Saved data entries
==================================================

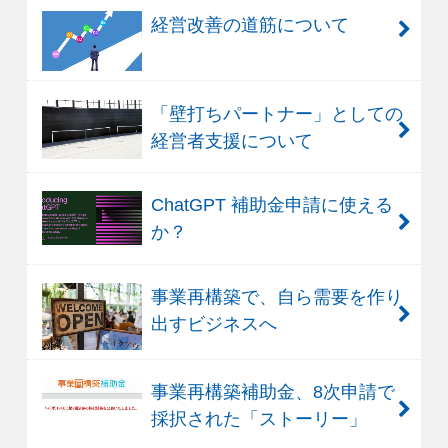
経営改善の道筋について
「壁打ちパートナー」としての
経営者支援について
ChatGPT 補助金申請に使える
か？
事業再構築で、自ら需要を作り
出すビジネスへ
事業再構築補助金、8次申請で
採択された「ストーリー」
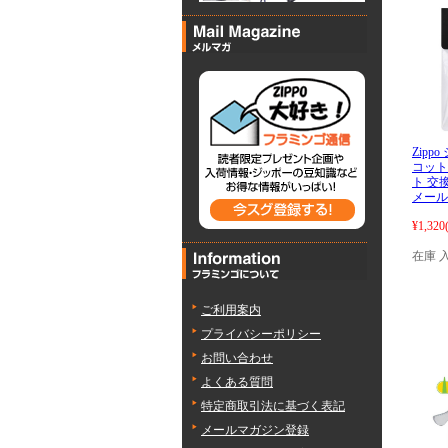
Zipp
コット
ト 交換
メール
¥1,320
在庫 
ご利用案内
プライバシーポリシー
お問い合わせ
よくある質問
特定商取引法に基づく表記
メールマガジン登録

==================================================

- Description of the task
Transcribe each entry above character for character, omitting pictures.

- Task result
経営改善の道筋について
「壁打ちパートナー」としての
経営者支援について
ChatGPT 補助金申請に使える
か？
事業再構築で、自ら需要を作り
出すビジネスへ
事業再構築補助金、8次申請で
採択された「ストーリー」
Zipp
コット
ト 交換
メール
¥1,320
在庫 
ご利用案内
プライバシーポリシー
お問い合わせ
よくある質問
特定商取引法に基づく表記
メールマガジン登録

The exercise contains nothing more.